- **TASK PROMPT**
I'd like every line in the following listing that holds "section" copied.

- **DATASET CONTENT**
━━━━━━━━
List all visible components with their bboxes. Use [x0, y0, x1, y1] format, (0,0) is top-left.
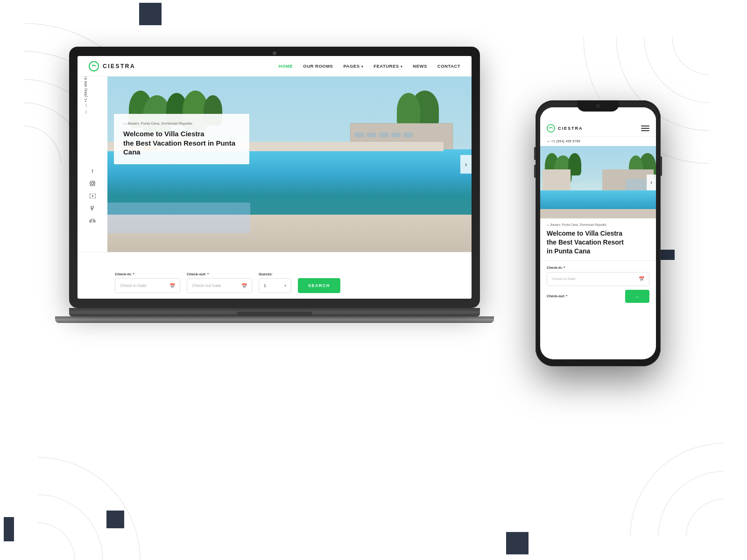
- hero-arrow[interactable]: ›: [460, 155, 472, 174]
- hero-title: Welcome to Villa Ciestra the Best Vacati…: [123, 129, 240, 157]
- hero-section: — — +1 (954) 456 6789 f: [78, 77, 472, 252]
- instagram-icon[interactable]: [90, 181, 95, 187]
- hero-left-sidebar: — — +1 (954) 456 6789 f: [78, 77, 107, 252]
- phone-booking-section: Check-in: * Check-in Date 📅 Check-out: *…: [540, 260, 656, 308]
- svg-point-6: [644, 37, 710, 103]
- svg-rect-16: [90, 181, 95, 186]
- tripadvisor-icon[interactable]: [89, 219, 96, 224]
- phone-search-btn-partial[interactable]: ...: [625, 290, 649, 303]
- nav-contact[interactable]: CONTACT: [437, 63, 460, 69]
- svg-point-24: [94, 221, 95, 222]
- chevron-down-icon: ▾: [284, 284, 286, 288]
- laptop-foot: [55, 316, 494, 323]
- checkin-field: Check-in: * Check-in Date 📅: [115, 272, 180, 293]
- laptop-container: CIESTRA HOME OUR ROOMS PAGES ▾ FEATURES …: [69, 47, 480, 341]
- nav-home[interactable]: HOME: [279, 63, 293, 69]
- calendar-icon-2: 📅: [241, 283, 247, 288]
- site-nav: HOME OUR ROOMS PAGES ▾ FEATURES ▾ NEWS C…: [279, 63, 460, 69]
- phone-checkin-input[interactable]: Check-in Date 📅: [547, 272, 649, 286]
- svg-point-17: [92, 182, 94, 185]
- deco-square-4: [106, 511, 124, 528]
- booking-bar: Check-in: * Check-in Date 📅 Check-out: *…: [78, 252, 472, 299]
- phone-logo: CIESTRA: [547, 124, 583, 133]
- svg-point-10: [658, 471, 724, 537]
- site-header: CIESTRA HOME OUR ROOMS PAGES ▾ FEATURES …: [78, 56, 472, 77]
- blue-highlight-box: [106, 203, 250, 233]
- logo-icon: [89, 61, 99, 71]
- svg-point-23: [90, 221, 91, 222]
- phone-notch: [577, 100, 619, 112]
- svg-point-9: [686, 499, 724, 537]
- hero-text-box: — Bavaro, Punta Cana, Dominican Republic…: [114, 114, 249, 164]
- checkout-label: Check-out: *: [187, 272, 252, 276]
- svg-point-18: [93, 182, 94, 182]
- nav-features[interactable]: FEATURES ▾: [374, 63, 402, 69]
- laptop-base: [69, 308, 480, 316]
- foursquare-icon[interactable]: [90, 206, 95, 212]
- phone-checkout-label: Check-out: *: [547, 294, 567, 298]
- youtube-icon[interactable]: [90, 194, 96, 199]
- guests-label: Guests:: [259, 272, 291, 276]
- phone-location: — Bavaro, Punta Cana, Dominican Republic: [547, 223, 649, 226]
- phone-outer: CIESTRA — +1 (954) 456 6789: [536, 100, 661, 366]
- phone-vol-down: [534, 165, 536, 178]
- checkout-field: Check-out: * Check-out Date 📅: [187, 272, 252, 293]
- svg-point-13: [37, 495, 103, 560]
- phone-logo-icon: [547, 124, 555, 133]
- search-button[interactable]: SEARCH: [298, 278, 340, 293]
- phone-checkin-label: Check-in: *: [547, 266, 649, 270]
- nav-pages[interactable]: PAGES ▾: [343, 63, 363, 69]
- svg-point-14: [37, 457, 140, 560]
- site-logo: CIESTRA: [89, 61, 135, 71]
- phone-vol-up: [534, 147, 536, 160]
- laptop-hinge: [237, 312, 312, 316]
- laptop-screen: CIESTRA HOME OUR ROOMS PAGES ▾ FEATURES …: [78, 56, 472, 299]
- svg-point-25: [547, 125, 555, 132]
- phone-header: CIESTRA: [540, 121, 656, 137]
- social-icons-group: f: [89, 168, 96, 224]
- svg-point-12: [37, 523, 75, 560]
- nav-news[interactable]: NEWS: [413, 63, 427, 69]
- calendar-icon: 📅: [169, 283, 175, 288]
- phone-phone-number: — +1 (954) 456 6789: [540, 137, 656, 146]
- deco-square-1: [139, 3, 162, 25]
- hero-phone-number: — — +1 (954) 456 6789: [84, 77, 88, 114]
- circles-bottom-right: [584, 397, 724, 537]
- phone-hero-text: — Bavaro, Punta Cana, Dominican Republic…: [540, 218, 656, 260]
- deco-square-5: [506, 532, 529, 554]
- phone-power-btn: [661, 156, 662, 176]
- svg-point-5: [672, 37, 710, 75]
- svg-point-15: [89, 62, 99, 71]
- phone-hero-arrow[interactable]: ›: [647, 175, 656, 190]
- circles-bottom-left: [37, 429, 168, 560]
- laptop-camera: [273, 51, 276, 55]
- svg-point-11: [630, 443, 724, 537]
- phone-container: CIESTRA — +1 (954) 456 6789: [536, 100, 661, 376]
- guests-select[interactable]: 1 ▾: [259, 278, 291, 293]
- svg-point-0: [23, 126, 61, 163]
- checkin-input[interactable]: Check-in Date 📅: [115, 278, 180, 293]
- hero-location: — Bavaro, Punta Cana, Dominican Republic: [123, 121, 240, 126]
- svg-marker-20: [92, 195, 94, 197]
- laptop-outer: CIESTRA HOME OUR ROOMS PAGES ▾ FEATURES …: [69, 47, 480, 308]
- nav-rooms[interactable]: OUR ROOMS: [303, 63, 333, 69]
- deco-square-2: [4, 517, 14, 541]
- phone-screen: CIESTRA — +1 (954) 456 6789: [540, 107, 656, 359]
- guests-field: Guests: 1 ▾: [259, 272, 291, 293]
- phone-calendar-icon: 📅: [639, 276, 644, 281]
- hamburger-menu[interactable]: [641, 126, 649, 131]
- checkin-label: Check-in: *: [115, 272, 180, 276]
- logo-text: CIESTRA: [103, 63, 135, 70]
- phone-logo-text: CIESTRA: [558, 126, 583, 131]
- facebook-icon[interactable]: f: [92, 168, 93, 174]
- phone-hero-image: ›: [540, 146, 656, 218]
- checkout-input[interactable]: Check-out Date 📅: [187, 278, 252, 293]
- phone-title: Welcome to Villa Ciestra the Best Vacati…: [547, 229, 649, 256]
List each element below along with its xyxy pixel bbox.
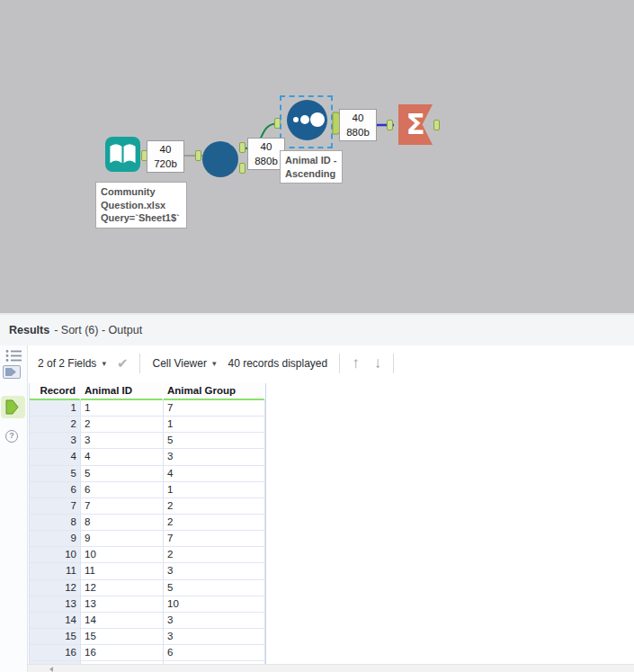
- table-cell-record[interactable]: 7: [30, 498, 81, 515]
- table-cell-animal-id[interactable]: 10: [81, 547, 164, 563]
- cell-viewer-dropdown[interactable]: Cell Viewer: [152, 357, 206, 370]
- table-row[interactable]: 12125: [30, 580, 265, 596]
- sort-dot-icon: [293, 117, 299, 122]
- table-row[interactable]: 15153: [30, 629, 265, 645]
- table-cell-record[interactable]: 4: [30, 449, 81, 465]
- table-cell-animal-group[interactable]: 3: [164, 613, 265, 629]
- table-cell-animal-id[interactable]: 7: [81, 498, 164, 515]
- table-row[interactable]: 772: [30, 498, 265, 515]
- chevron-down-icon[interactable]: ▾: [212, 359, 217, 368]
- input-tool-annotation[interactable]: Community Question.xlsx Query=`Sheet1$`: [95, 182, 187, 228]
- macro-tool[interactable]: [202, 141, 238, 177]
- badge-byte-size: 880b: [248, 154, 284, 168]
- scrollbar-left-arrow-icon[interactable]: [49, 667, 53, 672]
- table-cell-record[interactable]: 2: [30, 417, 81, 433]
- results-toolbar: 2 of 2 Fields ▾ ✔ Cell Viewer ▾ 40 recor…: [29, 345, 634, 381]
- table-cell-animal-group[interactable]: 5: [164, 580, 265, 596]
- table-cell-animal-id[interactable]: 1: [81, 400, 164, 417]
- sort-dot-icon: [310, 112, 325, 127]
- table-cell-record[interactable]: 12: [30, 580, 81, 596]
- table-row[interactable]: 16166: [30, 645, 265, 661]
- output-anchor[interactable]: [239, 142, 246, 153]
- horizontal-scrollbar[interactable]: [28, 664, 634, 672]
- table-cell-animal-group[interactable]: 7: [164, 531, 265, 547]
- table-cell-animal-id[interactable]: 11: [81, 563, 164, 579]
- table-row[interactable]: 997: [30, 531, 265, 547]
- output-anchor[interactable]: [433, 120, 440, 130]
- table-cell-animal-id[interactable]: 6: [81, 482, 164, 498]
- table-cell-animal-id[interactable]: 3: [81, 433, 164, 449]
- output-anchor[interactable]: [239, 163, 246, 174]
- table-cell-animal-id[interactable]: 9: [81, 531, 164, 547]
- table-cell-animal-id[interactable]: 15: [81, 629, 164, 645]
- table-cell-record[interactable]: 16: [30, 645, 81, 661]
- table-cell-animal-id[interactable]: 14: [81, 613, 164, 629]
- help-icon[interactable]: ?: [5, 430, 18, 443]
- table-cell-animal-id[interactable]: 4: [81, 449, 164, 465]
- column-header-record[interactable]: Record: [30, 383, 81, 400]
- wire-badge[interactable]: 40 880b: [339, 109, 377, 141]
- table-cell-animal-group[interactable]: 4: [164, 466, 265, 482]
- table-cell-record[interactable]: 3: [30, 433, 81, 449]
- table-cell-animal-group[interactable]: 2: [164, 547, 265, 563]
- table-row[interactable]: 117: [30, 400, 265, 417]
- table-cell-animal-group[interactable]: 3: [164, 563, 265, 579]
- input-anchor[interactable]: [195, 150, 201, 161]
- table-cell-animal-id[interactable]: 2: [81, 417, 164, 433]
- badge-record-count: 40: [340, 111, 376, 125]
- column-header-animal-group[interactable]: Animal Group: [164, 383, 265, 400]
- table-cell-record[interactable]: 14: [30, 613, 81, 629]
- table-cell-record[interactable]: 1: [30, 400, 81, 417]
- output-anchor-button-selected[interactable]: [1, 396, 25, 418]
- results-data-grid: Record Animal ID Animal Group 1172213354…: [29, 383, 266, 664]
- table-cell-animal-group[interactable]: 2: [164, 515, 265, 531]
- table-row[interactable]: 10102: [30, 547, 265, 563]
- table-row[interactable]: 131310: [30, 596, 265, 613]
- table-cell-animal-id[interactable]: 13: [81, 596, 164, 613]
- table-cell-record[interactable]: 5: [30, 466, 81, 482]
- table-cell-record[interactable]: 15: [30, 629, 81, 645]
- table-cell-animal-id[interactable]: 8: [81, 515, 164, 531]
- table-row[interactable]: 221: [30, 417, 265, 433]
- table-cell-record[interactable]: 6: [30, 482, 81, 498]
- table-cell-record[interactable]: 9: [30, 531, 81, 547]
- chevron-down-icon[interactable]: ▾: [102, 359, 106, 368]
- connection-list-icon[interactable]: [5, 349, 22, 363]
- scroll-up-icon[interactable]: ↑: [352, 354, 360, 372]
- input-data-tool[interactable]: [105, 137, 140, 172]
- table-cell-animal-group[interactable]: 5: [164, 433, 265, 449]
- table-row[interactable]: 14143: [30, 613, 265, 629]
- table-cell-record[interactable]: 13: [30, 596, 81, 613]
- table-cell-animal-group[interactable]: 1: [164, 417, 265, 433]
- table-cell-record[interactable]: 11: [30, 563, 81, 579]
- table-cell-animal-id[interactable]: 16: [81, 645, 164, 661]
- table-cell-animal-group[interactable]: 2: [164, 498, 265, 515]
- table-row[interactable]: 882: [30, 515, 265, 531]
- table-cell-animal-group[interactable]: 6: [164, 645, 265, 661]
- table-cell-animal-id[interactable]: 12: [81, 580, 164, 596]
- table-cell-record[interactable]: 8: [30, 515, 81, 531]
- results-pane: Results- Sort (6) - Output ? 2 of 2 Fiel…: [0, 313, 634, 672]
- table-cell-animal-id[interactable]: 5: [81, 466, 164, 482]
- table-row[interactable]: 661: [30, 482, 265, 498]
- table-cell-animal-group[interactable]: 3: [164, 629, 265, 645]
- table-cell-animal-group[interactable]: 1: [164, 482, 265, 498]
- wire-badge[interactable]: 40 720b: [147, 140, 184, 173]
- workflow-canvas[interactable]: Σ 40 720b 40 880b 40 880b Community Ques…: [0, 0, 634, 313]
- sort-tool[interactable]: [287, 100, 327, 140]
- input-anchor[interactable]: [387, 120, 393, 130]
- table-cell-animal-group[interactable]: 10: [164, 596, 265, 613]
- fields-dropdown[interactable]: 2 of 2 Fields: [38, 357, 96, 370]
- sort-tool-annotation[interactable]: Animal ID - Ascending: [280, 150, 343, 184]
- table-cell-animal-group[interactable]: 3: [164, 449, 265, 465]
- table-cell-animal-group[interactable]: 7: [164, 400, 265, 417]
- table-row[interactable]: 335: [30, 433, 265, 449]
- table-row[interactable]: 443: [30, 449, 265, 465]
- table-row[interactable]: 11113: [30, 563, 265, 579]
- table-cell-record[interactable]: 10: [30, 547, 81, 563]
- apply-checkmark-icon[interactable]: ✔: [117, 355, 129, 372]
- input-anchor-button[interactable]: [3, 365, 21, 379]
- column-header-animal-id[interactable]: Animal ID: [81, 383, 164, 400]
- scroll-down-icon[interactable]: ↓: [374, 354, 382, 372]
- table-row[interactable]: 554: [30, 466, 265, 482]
━━━━━━━━
- **ANSWER TO THIS EXERCISE**
- hero-section: — — +1 (954) 456 6789 f: [78, 77, 472, 252]
- phone-booking-section: Check-in: * Check-in Date 📅 Check-out: *…: [540, 260, 656, 308]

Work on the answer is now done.